= L.A. Kauffman =

L.A. Kauffman is an American grassroots political organizer, activist, and journalist. She writes about the history and impact of various protest movements, including the civil rights movement, protests against the US invasion of Iraq, and the 2017 Women's March. She is the author of "How To Read A Protest: The Art of Organizing and Resistance," published by University of California Press in 2018, and "Direct Action: Protest and the Reinvention of American Radicalism," published by Verso Books in 2017. Her journalistic work has appeared various publications, including The Guardian, N+1, and Boston Review.

== Early life ==
Kauffman grew up in Milwaukee, Wisconsin. She was initially drawn to activism due to her interest in reproductive rights, and she became involved in the National Organization for Women in Milwaukee. She later attended Princeton University. In college, she participated in the Anti-Apartheid Movement. She graduated from Princeton in 1987.

== Activism ==
After Kauffman graduated from college, she became the executive editor of Socialist Review. As a writer and activist, Kauffman was particularly interested in how activist movements had changed since the 1960s, including the activism of ACT UP. She eventually left the Socialist Review to write a book. She explained, "I was trying to make sense of how the larger left political landscape had shifted and what was new and distinctive about radicalism in that time." In total, she spent 25 years writing her book.
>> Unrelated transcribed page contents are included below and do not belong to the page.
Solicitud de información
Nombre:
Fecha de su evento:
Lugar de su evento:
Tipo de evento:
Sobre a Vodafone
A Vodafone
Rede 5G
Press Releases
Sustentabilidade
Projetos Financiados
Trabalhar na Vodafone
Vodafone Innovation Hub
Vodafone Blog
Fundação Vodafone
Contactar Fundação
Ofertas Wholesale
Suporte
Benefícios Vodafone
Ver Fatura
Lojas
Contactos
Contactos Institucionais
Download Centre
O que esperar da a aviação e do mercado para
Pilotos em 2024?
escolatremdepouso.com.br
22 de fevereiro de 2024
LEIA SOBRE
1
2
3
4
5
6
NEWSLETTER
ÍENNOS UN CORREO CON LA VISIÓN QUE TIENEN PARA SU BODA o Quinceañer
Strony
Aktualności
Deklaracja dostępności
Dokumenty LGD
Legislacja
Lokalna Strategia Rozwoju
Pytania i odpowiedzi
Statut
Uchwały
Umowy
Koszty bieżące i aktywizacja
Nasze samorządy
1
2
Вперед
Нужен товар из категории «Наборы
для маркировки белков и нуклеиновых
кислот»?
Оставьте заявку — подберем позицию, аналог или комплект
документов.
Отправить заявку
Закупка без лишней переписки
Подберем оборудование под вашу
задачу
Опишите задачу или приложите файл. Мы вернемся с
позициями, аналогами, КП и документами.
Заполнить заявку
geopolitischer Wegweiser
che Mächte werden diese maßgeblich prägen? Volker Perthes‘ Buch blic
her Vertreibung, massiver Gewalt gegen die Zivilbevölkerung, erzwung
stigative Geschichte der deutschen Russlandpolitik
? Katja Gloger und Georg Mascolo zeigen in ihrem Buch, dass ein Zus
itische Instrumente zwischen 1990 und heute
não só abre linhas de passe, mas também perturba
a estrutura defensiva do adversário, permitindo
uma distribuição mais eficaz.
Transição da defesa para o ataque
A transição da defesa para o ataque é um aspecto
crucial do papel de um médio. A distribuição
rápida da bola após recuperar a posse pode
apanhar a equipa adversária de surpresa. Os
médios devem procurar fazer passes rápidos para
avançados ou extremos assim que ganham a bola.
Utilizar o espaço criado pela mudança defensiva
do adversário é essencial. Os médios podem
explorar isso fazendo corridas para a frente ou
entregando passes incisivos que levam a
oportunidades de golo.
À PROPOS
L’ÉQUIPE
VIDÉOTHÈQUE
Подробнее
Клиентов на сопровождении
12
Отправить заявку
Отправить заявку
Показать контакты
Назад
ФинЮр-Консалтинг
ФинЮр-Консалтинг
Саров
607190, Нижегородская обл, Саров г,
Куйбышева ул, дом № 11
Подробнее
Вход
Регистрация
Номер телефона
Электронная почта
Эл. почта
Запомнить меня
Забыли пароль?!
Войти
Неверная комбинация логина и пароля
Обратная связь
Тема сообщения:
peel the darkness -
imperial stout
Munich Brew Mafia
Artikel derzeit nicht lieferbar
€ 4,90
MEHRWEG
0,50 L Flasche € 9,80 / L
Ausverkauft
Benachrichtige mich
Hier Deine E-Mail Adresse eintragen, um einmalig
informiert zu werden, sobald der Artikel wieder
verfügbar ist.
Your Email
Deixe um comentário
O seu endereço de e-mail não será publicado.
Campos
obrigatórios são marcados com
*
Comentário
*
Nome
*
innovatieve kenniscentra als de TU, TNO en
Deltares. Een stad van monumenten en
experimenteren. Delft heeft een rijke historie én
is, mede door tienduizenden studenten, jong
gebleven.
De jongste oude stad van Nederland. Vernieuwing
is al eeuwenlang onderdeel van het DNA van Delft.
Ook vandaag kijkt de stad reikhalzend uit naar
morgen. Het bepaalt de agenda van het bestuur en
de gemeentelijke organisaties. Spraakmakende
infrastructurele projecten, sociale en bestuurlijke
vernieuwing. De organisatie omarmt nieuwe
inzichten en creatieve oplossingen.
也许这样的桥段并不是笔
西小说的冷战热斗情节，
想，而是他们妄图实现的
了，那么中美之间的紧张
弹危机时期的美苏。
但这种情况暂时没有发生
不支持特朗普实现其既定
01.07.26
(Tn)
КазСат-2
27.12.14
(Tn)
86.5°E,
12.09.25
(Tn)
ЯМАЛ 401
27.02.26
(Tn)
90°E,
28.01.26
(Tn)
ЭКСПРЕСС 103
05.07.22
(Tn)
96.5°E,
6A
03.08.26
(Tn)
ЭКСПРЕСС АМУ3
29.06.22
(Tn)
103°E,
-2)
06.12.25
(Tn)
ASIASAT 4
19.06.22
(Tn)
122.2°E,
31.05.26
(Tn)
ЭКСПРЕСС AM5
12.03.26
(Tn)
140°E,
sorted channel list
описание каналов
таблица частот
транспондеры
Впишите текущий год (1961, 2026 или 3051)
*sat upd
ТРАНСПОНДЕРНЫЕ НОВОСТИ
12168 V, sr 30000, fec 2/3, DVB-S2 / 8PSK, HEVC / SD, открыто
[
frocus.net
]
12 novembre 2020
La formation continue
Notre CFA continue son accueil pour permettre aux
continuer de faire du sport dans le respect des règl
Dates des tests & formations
Following her departure from Socialist Review, Kauffman studied and participated in the global justice movement, although she witnessed the collapse of the movement after the September 11 attacks. She has been involved in efforts to save community gardens, libraries, and other communal spaces. In 2019, Kauffman distributed a parody version of the Washington Post with a cover story claiming that Donald Trump had vanished from the White House.

== Books ==
In 2014, Kauffman resolved to finish her book as "... my 50th birthday present to myself." The resulting book, "Direct Action: Protest and the Reinvention of American Radicalism" focused on the various goals, tactics, participants, and impact of direct action movements. She followed this book with "How To Read A Protest: The Art of Organizing and Resistance," which focused on the historical impact of protest marches, including the 1963 March on Washington and the 2017 Women's March.